Over the past decade, Apple generally failed to grow Mac revenues. The use of internal M1/2 chips have possibly increased the overall market for Macs. The massive revenue growth in the last couple of years question the ability for the tech giant to extend annual revenues, considering revenue in the mid-$30 billion range would generally have been considered as positive.

Mac revenue table

Source: sixcolors

This meager revenue growth potential leads to the following EPS growth estimates for the next 3 years:

Earnings Estimates

Source: Seeking Alpha

Investors must note how EPS growth rates of 3%, 8% and 4% annually through FY25 still leaves Apple with a 20x forward PE at the end of the period. The only reason to pay a premium for a stock is due to growth rates warranting the higher valuation multiple, leading to higher returns over time. In this case, Apple is still expensive at the end of the cycle, offering limited to no positive returns for shareholders.
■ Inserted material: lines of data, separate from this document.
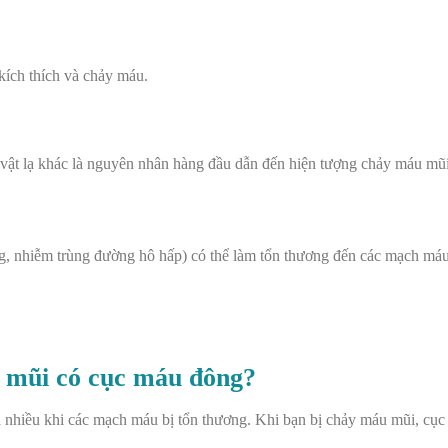
kích thích và chảy máu.
ật lạ khác là nguyên nhân hàng đầu dẫn đến hiện tượng chảy máu mũi
ng, nhiễm trùng đường hô hấp) có thể làm tổn thương đến các mạch máu
u mũi có cục máu đông?
uá nhiều khi các mạch máu bị tổn thương. Khi bạn bị chảy máu mũi, cụ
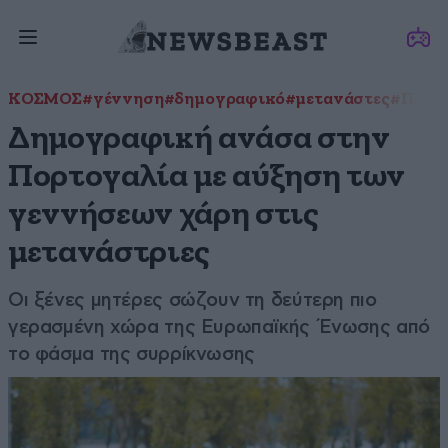
ΚΟΣΜΟΣ
#γέννηση
#δημογραφικό
#μετανάστες
#Πορτ
Δημογραφική ανάσα στην
Πορτογαλία με αύξηση των
γεννήσεων χάρη στις
μετανάστριες
Οι ξένες μητέρες σώζουν τη δεύτερη πιο
γερασμένη χώρα της Ευρωπαϊκής Ένωσης από
το φάσμα της συρρίκνωσης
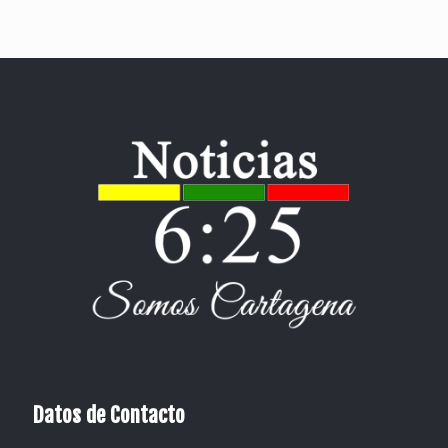
Datos de Contacto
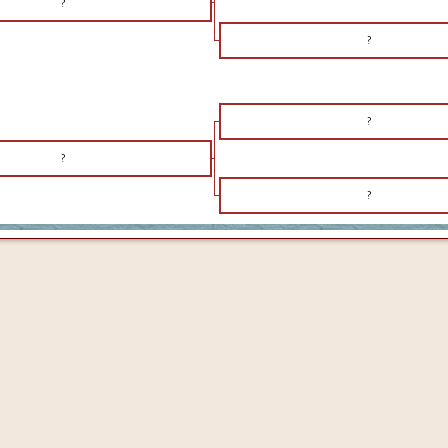
?
?
?
?
?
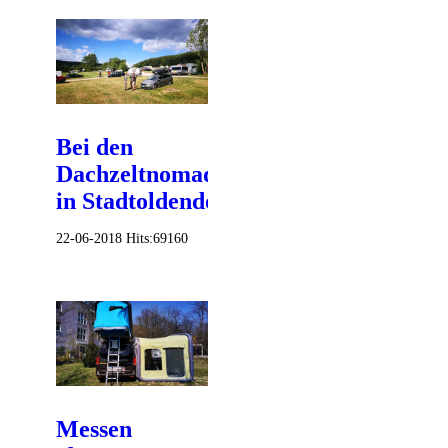
Bei den
Dachzeltnomaden
in Stadtoldendorf
22-06-2018
Hits:
69160
Messen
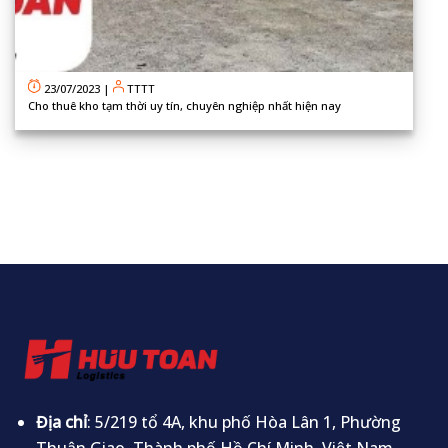
23/07/2023
|
TTTT
Cho thuê kho tạm thời uy tín, chuyên nghiệp nhất hiện nay
Địa chỉ
: 5/219 tổ 4A, khu phố Hòa Lân 1, Phường
Thuận Giao, Thành phố Hồ Chí Minh, Việt Nam.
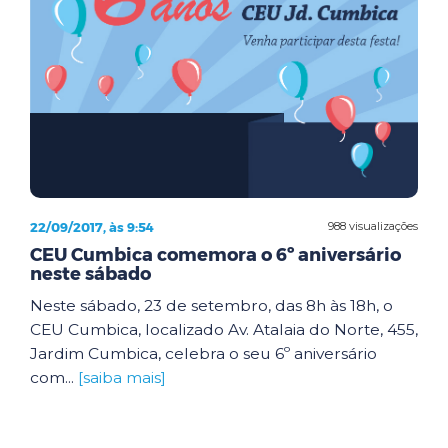
22/09/2017, às 9:54
988 visualizações
CEU Cumbica comemora o 6º aniversário
neste sábado
Neste sábado, 23 de setembro, das 8h às 18h, o
CEU Cumbica, localizado Av. Atalaia do Norte, 455,
Jardim Cumbica, celebra o seu 6º aniversário
com...
[saiba mais]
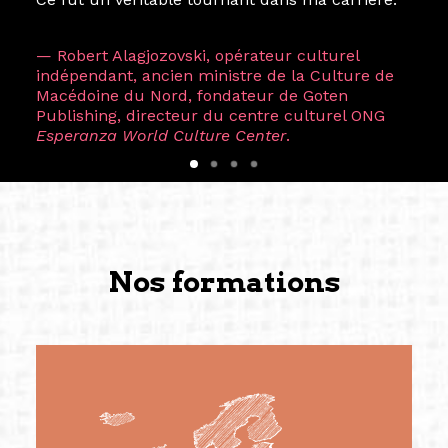
— Robert Alagjozovski, opérateur culturel
indépendant, ancien ministre de la Culture de
Macédoine du Nord, fondateur de Goten
Publishing, directeur du centre culturel ONG
Esperanza World Culture Center
.
Nos formations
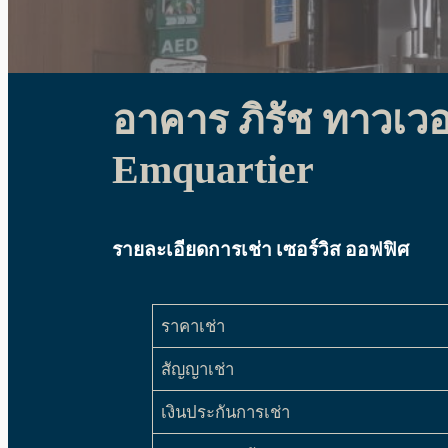
อาคาร ภิรัช ทาวเวอ
Emquartier
รายละเอียดการเช่า เซอร์วิส ออฟฟิศ
ราคาเช่า
สัญญาเช่า
เงินประกันการเช่า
Even Sensor Tower has the App Store sales turning negative in October in a sign Apple might struggle to generate any growth in the Services sector. The tech giant hiked prices on several services a few weeks back on the principal of covering higher licensing fees, but Apple might want to reinvigorate revenue growth in the sector by hiking prices by $1 to $2 per service. The price hike actually amounts to a 40% hike for a service like Apple TV+.

Takeaway

The key investor takeaway is that Apple continues to trend downwards, while most bulls are still in denial. The stock is headed for a multi-year period of underperformance against the market, with Apple entering a period of subpar growth similar to the pre-Covid lull.

Note, a multiple of 15x FY25 EPS estimates of $7.06 predicts a stock price of $106. This base case target isn’t very appealing for a stock still trading at $138 and just now entering a downtrend.